IHC also relies on “location preference and periodic re-appearance” but with a different modeling method from existing models. IHC is very simple to implement and able to reproduce statistical human mobility properties, such as inter-contact time, contact duration, and accurate meaningful social relationships on the granularity of pairwise. It also can predict well the protocol performance on real DTNs. Based on the analysis of human mobility patterns and the statistical data of real traces, IHC chooses to ignore the spatial human mobility characteristics which are non-correlative to human contacts. The inherent social interaction in the IHC input parameters is node interest, such that node interest analyzing will be more facile in an IHC simulation environment.

3. Interest-Oriented Human Contacts Mobility Model

In this section, we propose interest-oriented human contacts mobility model. We introduce the human mobility characteristics that inspire our work and describe the model in detail, followed with a similarity analysis of node interest based on IHC and two methods to generate input parameters based on the social interaction matrix of target scenarios.

3.1. Design Principle

We observe that people prefer to visit a few locations and spend plenty of time staying at such locations. In other words, a few locations bring more attractions to people. In this paper, such locations are called hotspots. In real-life scenarios, hotspots are the locations related to people’s interests, for example, the locations where we work, study, have meals or do sports. Usually, people spend a lot of time at some of the hotspots (such as work or study) and less time at others (such as having lunch or doing sports).

As people spend the majority of their time at hotspots, they spend little time on the journey. Besides, the vehicle people choose to accomplish the journey is strongly dependent on the distance of the next destination. For example, people prefer to walk to an adjacent destination, ride to a farther one and drive to a much farther one.

Further, we observe that an available contact (an available contact is considered as a contact when one person meets the other, their wireless devices can detect each other and accordingly forward messages) between a pair of people usually happens when the two people are relatively static.
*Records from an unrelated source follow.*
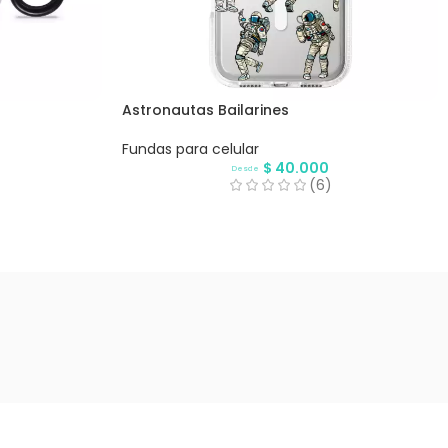
Astronautas Bailarines
Fundas para celular
$
40.000
Desde
(6)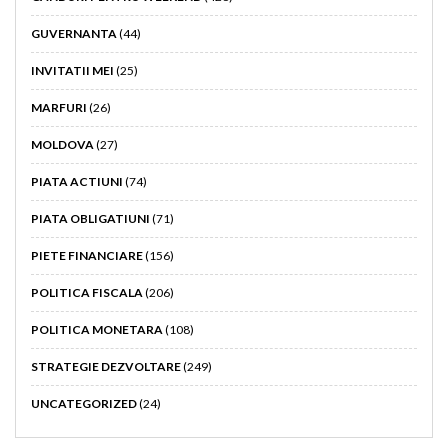
GUVERNANTA
(44)
INVITATII MEI
(25)
MARFURI
(26)
MOLDOVA
(27)
PIATA ACTIUNI
(74)
PIATA OBLIGATIUNI
(71)
PIETE FINANCIARE
(156)
POLITICA FISCALA
(206)
POLITICA MONETARA
(108)
STRATEGIE DEZVOLTARE
(249)
UNCATEGORIZED
(24)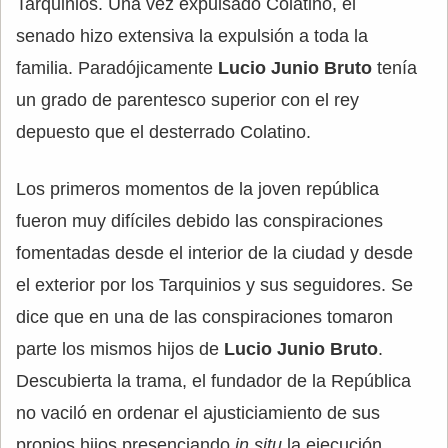
Tarquinios. Una vez expulsado Colatino, el
senado hizo extensiva la expulsión a toda la
familia. Paradójicamente
Lucio Junio Bruto
tenía
un grado de parentesco superior con el rey
depuesto que el desterrado Colatino.
Los primeros momentos de la joven república
fueron muy difíciles debido las conspiraciones
fomentadas desde el interior de la ciudad y desde
el exterior por los Tarquinios y sus seguidores. Se
dice que en una de las conspiraciones tomaron
parte los mismos hijos de
Lucio Junio Bruto
.
Descubierta la trama, el fundador de la República
no vaciló en ordenar el ajusticiamiento de sus
propios hijos presenciando
in situ
la ejecución.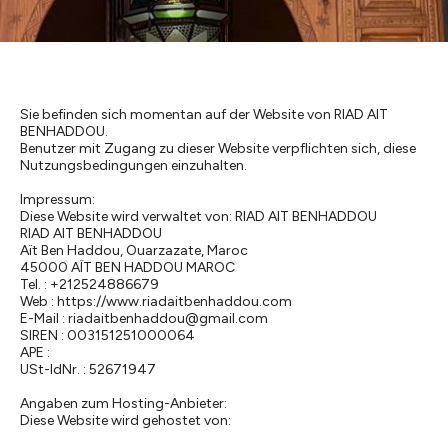
Sie befinden sich momentan auf der Website von RIAD AIT
BENHADDOU.
Benutzer mit Zugang zu dieser Website verpflichten sich, diese
Nutzungsbedingungen einzuhalten.
Impressum:
Diese Website wird verwaltet von: RIAD AIT BENHADDOU
RIAD AIT BENHADDOU
Aït Ben Haddou, Ouarzazate, Maroc
45000 AÏT BEN HADDOU MAROC
Tel. : +212524886679
Web : https://www.riadaitbenhaddou.com
E-Mail : riadaitbenhaddou@gmail.com
SIREN : 003151251000064
APE :
USt-IdNr. : 52671947
Angaben zum Hosting-Anbieter:
Diese Website wird gehostet von: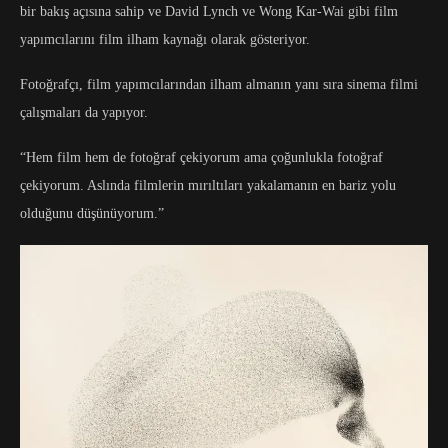
bir bakış açısına sahip ve David Lynch ve Wong Kar-Wai gibi film
yapımcılarını film ilham kaynağı olarak gösteriyor.
Fotoğrafçı, film yapımcılarından ilham almanın yanı sıra sinema filmi
çalışmaları da yapıyor.
“Hem film hem de fotoğraf çekiyorum ama çoğunlukla fotoğraf
çekiyorum. Aslında filmlerin mırıltıları yakalamanın en bariz yolu
olduğunu düşünüyorum.”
Suppose that, in a college, two students with active wireless devices are walking past each other. Due to the transmission range of wireless devices and relative speed of the two students, the actual contact duration is too short for wireless devices to detect each other. Only when the two students appear at the same spot and stay for a while, such as having dinner in the cafeteria or reading in the library, their wireless devices have enough time to detect each other and then forward messages.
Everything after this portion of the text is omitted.